İnsan insana neden âşık olur? Çünkü insan insanı merak eder. Herbir insan farklı bir âlemdir. Sen nasıl Mars’ı dünyada çay içerken merak edersin, aynen öyle de, başkasını da merak edersin. Onda Allah’ın Esmaü’l-Hüsna’sı nasıl tecelli etmiş, senin daha önce bilmediğin ne kıvamlar tutmuş, ne renkler bulmuş, bunların hepsini merak edersin. Şu aynalar koridorunda her aynaya hem göz, hem şuur, hem de kendine özgülük verilmiştir ya! İşte bu yüzden aynalar hem kendilerinde hem de diğer aynalarda yansıyana âşık olabilirler. "Ne yazmışlar?" diye kitaplarını okuyabilirler. "Ne görmüşler?" diye tecrübelerini dinleyebilirler. "Ne kurgulamışlar?" diye filmlerini izleyebilirler.
İnsanı insanla meşgul eden bu farklılıklardır. Ancak bu farklılıklar sadece farklı bireylerde değil bireylerin kendi özlerinde de vardır. Kalbin yasası aklın yasasından farklıdır. Nefsin yasası vicdanın yasasından farklıdır. Gözün yasası kulağın yasasından farklıdır. Hafızanın yasası hayalin yasasından farklıdır.

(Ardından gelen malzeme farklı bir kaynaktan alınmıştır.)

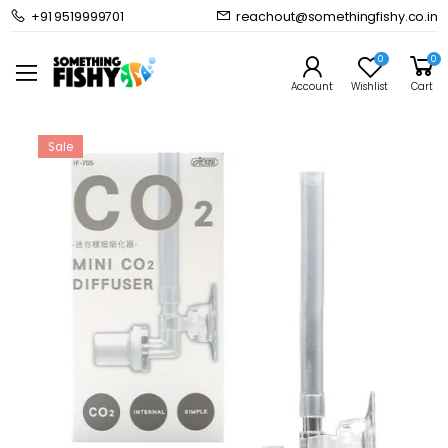
+91 9519999701
reachout@somethingfishy.co.in
Home
Planted Aquarium
CO2 Kits & Accessories
ISTA Mini CO2 Diffuser I-705
0
0
Prev
Next
Account
Wishlist
Cart
Sale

İnsan böylesi farklı âlemlerle de kurguludur. Yaratılmıştır. Tıpkı denildiği gibi: "İnsanın bir ferdi, sair hayvânâtın bir nev’i hükmündedir." Bu yüzden kendi içini de seyreder. Mesela: Ben bu yazıyı yazdım? Niçin? Çünkü ben de kendi içimi merak ediyorum. Tıpkı senin içinde ne olduğunu merak ettiğim gibi. Bazı bazı bundan dalgınlaşıyorum. Bazı bazı bundan düşünüyorum. Bazı bazı bundan kaleme sarılıyorum. Bak şu Allah’ın sanatının yüceliğine! Aynaya yalnızca dışında yansıyanları değil içinde olanları da farkettirmiştir. Ve insan, imtihanı boyunca, içindeki bu bin dilli varlığı vahyin hakemliğinde uzlaştırmayı dener. Eğer burada o sulhü başarabilirse akıbeti cennettir. Çünkü cennet barışanların yurdudur.